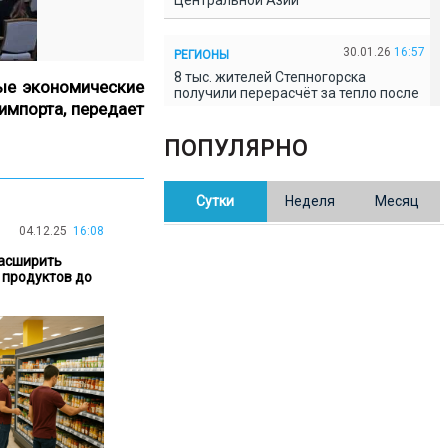
Центральной Азии
30.01.26
16:57
РЕГИОНЫ
8 тыс. жителей Степногорска
ые экономические
получили перерасчёт за тепло после
импорта,
передает
проверки прокуратуры
ПОПУЛЯРНО
30.01.26
16:35
ОБЩЕСТВО
В Казахстане готовят новую
Сутки
Неделя
Месяц
редакцию Конституции: меняется
84% текста
04.12.25
16:08
асширить
30.01.26
16:13
ОБЩЕСТВО
 продуктов до
Прокуроры в Павлодарской области
выявили хищения и незаконное
использование спортобъектов
30.01.26
15:31
РЕГИОНЫ
Учительница из Актобе продавала
баллы ЕНТ по 7 тыс. тенге за балл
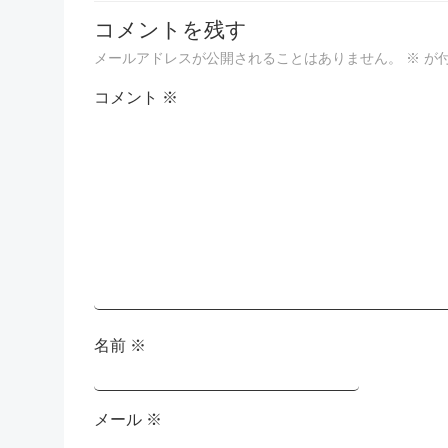
ナ
コメントを残す
ビ
メールアドレスが公開されることはありません。
※
が
ゲ
コメント
※
ー
シ
ョ
ン
名前
※
メール
※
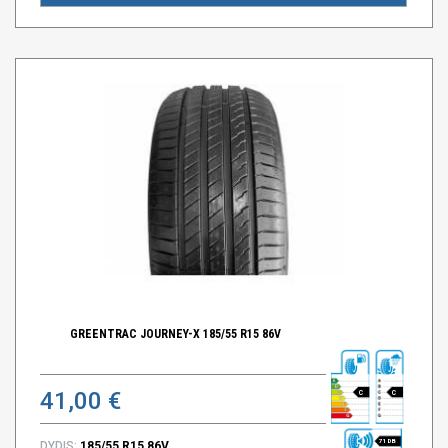
GREENTRAC JOURNEY-X 185/55 R15 86V
41,00 €
C
C
71 DB
DYDIS:
185/55 R15 86V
————
● **What you should do**: Your reply should be the entries copied exactly, with all images omitted.

● **The answer**:
Центральной Азии
30.01.26
16:57
РЕГИОНЫ
8 тыс. жителей Степногорска
ые экономические
получили перерасчёт за тепло после
импорта,
передает
проверки прокуратуры
ПОПУЛЯРНО
30.01.26
16:35
ОБЩЕСТВО
В Казахстане готовят новую
Сутки
Неделя
Месяц
редакцию Конституции: меняется
84% текста
04.12.25
16:08
асширить
30.01.26
16:13
ОБЩЕСТВО
 продуктов до
Прокуроры в Павлодарской области
выявили хищения и незаконное
использование спортобъектов
30.01.26
15:31
РЕГИОНЫ
Учительница из Актобе продавала
баллы ЕНТ по 7 тыс. тенге за балл
ナ
コメントを残す
ビ
メールアドレスが公開されることはありません。
※
が
ゲ
コメント
※
ー
シ
ョ
ン
名前
※
メール
※
GREENTRAC JOURNEY-X 185/55 R15 86V
41,00 €
C
C
71 DB
DYDIS:
185/55 R15 86V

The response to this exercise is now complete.